This is the release of DOCK 5.1.0. This is the lastest full release of Dock that is built on the new C++ codebase. It contains all of the major dock functionality from DOCK 4, as well as a number of new functions. The next minor release will include MPI parallization, and an interface to the ZAP PB/SA library from Openeye Scientific software. All DOCK 5 licensees will be alerted of the incremental releases via email, and notices will be posted on the DOCK web site as well.

This release contains ligand I/O, rigid orienting, anchor first search, energy & contact scoring, GB/SA scoring, simplex minimization. The main additions to this release are:

· Automated matching

· Internal energy (used in flexible docking)

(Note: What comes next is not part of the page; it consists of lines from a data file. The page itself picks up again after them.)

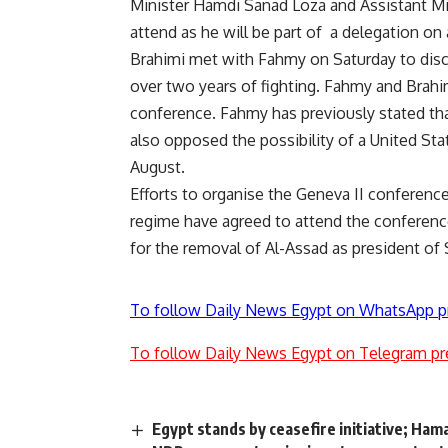
Minister Hamdi Sanad Loza and Assistant Min
attend as he will be part of a delegation on 
Brahimi met with Fahmy on Saturday to discus
over two years of fighting. Fahmy and Brahi
conference. Fahmy has previously stated that
also
opposed
the possibility of a United Stat
August.
Efforts to organise the Geneva II conferenc
regime have agreed to attend the conference 
for the removal of Al-Assad as president of S
To follow Daily News Egypt on WhatsApp p
To follow Daily News Egypt on Telegram pr
Egypt stands by ceasefire initiative; Hama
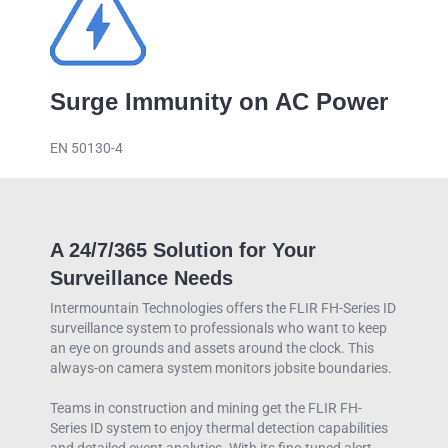
Surge Immunity on AC Power
EN 50130-4
A 24/7/365 Solution for Your
Surveillance Needs
Intermountain Technologies offers the FLIR FH-Series ID
surveillance system to professionals who want to keep
an eye on grounds and assets around the clock. This
always-on camera system monitors jobsite boundaries.
Teams in construction and mining get the FLIR FH-
Series ID system to enjoy thermal detection capabilities
and detailed event analytics. With its fine-tuned alert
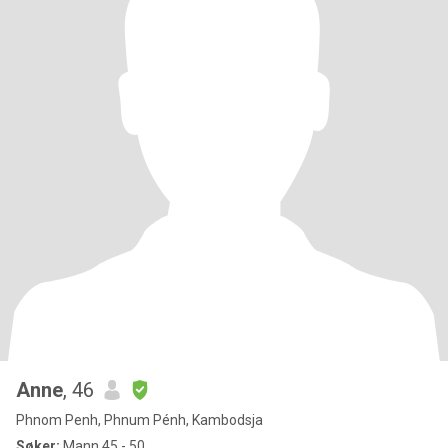
Anne
, 46
Phnom Penh, Phnum Pénh, Kambodsja
Søker:
Mann 45 - 50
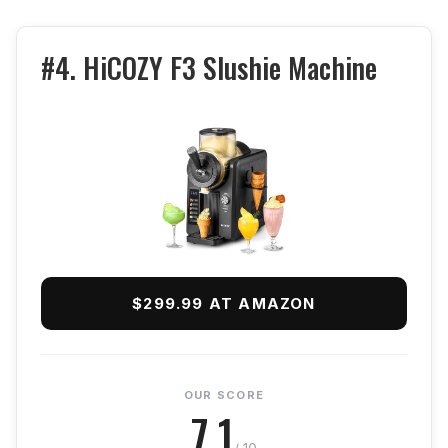
#4. HiCOZY F3 Slushie Machine
$299.99 AT AMAZON
OUR SCORE
7.1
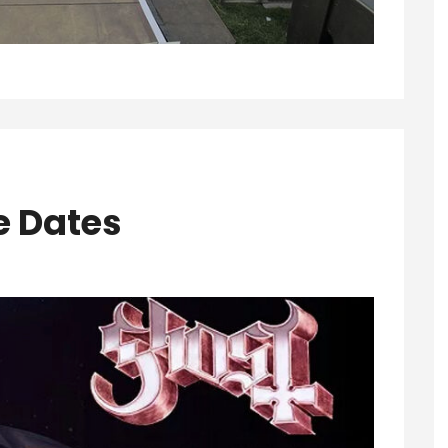
e Dates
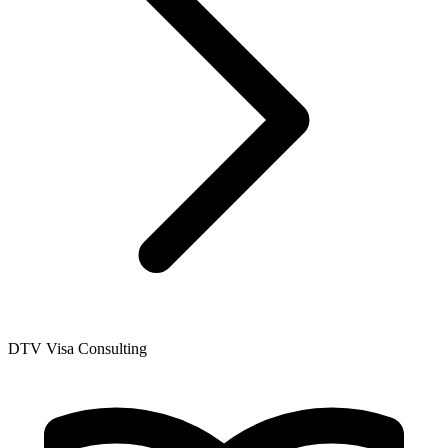
DTV Visa Consulting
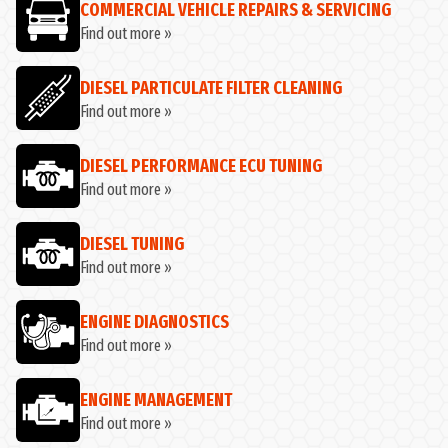
COMMERCIAL VEHICLE REPAIRS & SERVICING
Find out more »
DIESEL PARTICULATE FILTER CLEANING
Find out more »
DIESEL PERFORMANCE ECU TUNING
Find out more »
DIESEL TUNING
Find out more »
ENGINE DIAGNOSTICS
Find out more »
ENGINE MANAGEMENT
Find out more »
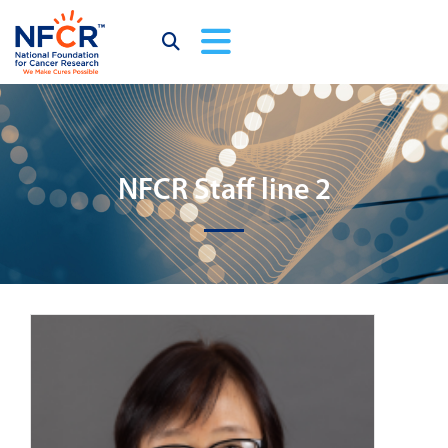
NFCR Staff line 2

· Scoring function hierarchy

· New minimizer termination criteria

· Bugs addressed in

o Minimzer & optimizer classes

o GB/SA scoring

o Anchor & Grow

o Rigid orienting

o Atom typing

This version of DOCK is written in C++, and each of the major DOCK functions has been implemented as a class. Most classes are designed for maximum ease of debugging and validation, and are continually being optimized for performance. The Dock 5 developers manual will describe the API for each class in detail. The Dock 5 code manual will describe in detail the data structures and algorithms used in each class. These additional manuals will be completed soon, and released with the first minor incremental release.

I would like to ask for feedback in several areas. Please report any bugs to demer@francisco.compchem.ucsf.edu. Additionally, please report any suggestions for new features, or new ways to combine or use the existing features. Thanks, and happy docking!

General Overview

The major features of DOCK 5.1.0 include rigid orienting of ligands to receptor spheres, AMBER energy scoring, GB/SA solvation scoring, contact scoring, Internal non-bonded energy scoring, ligand flexibility, and both rigid and torsional simplex minimization. Each DOCK function is implemented as a C++ class, and molecules are represented by a molecule class (based on the OElib’s OEMol) that are passed from one functional class to another. Much of the theory of the DOCK functions is described in the DOCK 4 manual, in the advanced section. I recommend users wanting to know more about the theory behind the algorithms refer to it.

Ligand File I/O

Currently, only MOL2 file I/O is supported. Ligands are read in from a single MOL2 database file. Atom and bond types are assigned using the DOCK 4 atom/bond typing parameter files (vdw.defn, flex.defn, flex_table.defn). There are several ligand output options, which write molecules to files whose names are formed using the output_file_prefix parameter:

Users can choose to write out orientations. This will create a file called outputprefix_orients.mol2. This will write out the molecules after they have been rigidly oriented and optimized. If anchor & grow is being used, this option will write out only the anchor fragment. All orientations generated will be written out, so be careful that the output doesn’t get too huge.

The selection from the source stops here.